§ **The task**: After finding the line that includes "Aufblasbare Getränkehalter" in the records below, transcribe it and each line after it through the last, exactly, and add nothing.

§ **Records shown**:

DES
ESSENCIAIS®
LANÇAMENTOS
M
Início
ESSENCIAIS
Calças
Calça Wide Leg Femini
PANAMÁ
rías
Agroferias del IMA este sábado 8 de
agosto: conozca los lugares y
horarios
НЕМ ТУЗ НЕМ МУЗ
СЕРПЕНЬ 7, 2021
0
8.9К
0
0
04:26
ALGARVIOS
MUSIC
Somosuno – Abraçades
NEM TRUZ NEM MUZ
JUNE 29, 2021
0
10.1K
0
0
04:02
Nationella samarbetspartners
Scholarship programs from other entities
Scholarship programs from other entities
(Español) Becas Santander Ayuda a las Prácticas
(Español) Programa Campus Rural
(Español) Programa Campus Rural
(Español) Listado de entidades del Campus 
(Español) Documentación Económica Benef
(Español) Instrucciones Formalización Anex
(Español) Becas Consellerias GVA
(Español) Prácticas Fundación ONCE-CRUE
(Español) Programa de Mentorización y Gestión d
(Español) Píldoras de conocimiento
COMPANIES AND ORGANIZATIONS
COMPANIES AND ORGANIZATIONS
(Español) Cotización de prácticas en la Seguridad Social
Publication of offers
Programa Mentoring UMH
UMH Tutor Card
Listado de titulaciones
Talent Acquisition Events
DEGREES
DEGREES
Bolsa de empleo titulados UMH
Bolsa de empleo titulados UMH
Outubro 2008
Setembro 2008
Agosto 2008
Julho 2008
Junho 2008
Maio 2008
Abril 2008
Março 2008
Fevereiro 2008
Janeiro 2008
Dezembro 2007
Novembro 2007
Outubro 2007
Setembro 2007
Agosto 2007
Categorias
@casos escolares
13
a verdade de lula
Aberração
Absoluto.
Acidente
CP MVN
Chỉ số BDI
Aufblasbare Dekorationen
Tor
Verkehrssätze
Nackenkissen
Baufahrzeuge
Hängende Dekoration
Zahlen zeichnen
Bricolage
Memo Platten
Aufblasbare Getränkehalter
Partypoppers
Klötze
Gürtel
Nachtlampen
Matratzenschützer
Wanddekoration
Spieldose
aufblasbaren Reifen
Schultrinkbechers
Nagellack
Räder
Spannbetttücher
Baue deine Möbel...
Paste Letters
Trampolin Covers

§ **Output for this exercise**:
Aufblasbare Getränkehalter
Partypoppers
Klötze
Gürtel
Nachtlampen
Matratzenschützer
Wanddekoration
Spieldose
aufblasbaren Reifen
Schultrinkbechers
Nagellack
Räder
Spannbetttücher
Baue deine Möbel...
Paste Letters
Trampolin Covers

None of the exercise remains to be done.